> _Work request_:
Repeat the full listing below verbatim and keep the images out.

> _Supplied material_:
========

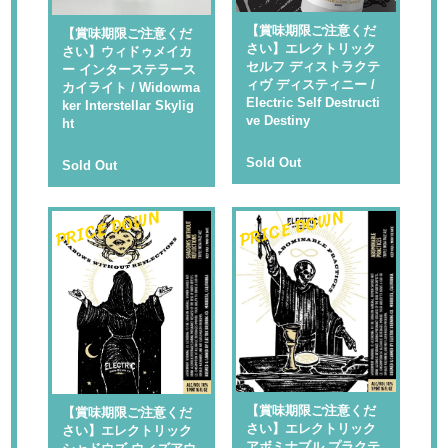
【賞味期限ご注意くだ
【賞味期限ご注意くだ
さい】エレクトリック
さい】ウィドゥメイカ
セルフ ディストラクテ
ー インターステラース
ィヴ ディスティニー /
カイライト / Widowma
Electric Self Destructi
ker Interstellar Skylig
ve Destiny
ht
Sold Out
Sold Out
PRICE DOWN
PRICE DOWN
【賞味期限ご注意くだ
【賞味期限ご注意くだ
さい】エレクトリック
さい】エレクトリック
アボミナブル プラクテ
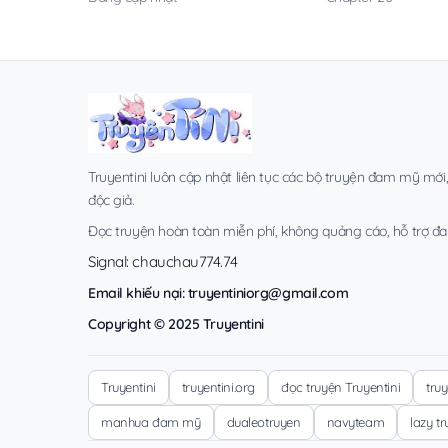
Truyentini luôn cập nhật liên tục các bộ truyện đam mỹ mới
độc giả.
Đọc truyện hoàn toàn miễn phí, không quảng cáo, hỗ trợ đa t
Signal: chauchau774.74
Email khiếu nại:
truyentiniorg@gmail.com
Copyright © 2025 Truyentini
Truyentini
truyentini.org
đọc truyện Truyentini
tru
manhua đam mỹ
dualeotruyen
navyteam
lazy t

========

> _Solution_:
【賞味期限ご注意くだ
【賞味期限ご注意くだ
さい】エレクトリック
さい】ウィドゥメイカ
セルフ ディストラクテ
ー インターステラース
ィヴ ディスティニー /
カイライト / Widowma
Electric Self Destructi
ker Interstellar Skylig
ve Destiny
ht
Sold Out
Sold Out
PRICE DOWN
PRICE DOWN
【賞味期限ご注意くだ
【賞味期限ご注意くだ
さい】エレクトリック
さい】エレクトリック
アボミナブル プラクテ
Truyentini luôn cập nhật liên tục các bộ truyện đam mỹ mới
độc giả.
Đọc truyện hoàn toàn miễn phí, không quảng cáo, hỗ trợ đa t
Signal: chauchau774.74
Email khiếu nại:
truyentiniorg@gmail.com
Copyright © 2025 Truyentini
Truyentini
truyentini.org
đọc truyện Truyentini
tru
manhua đam mỹ
dualeotruyen
navyteam
lazy t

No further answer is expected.